Aim of the exercise — Out of the lines below, please list those that hold the string "Palestino".

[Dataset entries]
__________

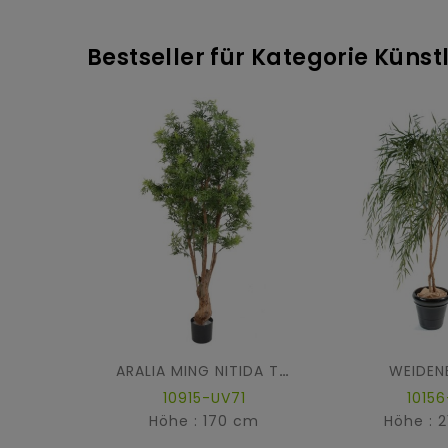
Bestseller für Kategorie Kün
WEIDEN
ARALIA MING NITIDA TN UV
10915-UV71
10156
Höhe : 170 cm
Höhe : 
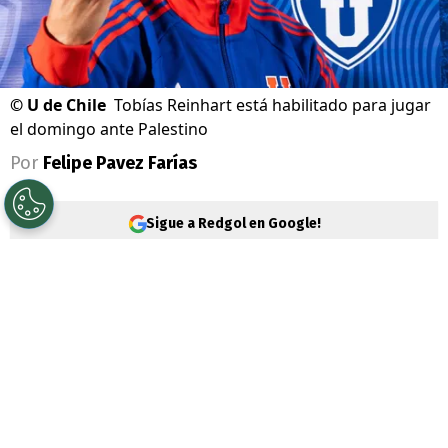
©
U de Chile
Tobías Reinhart está habilitado para jugar
el domingo ante Palestino
Por
Felipe Pavez Farías
Sigue a Redgol en Google!
Universidad de Chile
quiere seguir en
racha positiva y prepara equipo estelar
para este domingo cuando reciba a
Palestino
por la fecha 18 de la
Liga de
Primera
.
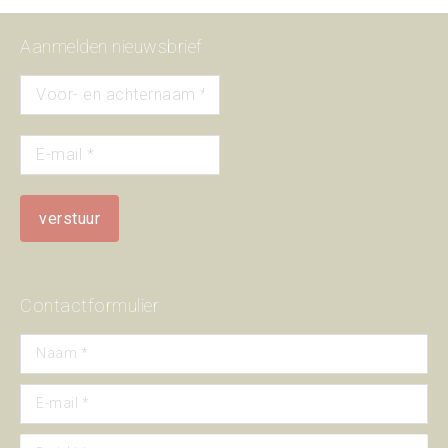
Aanmelden nieuwsbrief
Contactformulier
Naam *
E-mail *
Bericht *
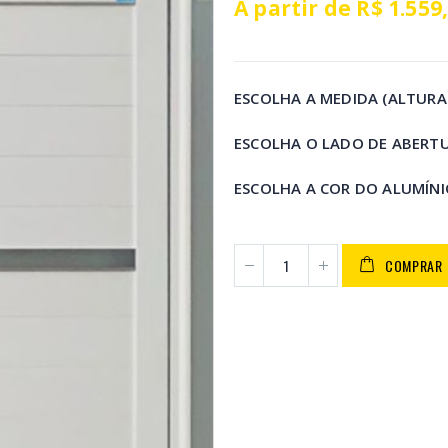
A partir de
R$
1.559
ESCOLHA A MEDIDA (ALTURA
ESCOLHA O LADO DE ABERT
ESCOLHA A COR DO ALUMÍN
COMPRAR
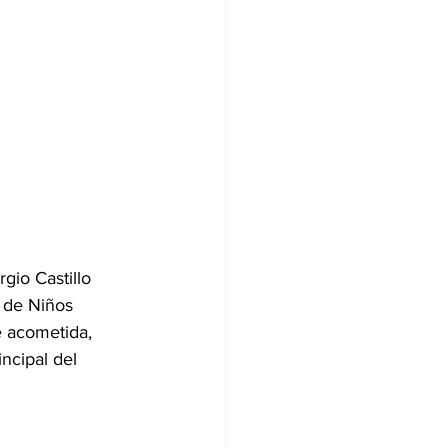
rgio Castillo 
n de Niños 
e acometida, 
ncipal del 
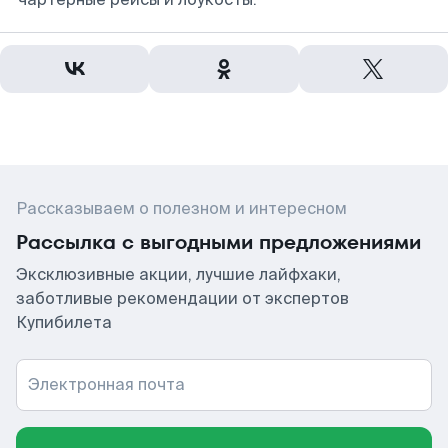
Рассказываем о полезном и интересном
Рассылка с выгодными предложениями
Эксклюзивные акции, лучшие лайфхаки,
заботливые рекомендации от экспертов
Купибилета
Электронная почта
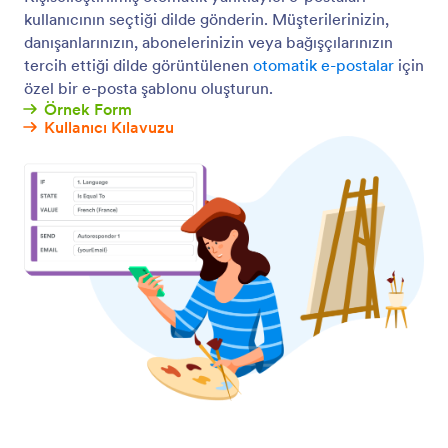
kullanıcının seçtiği dilde gönderin. Müşterilerinizin,
danışanlarınızın, abonelerinizin veya bağışçılarınızın
tercih ettiği dilde görüntülenen
otomatik e-postalar
için
özel bir e-posta şablonu oluşturun.
Örnek Form
Kullanıcı Kılavuzu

__________

Written answer —
el domingo ante Palestino
Palestino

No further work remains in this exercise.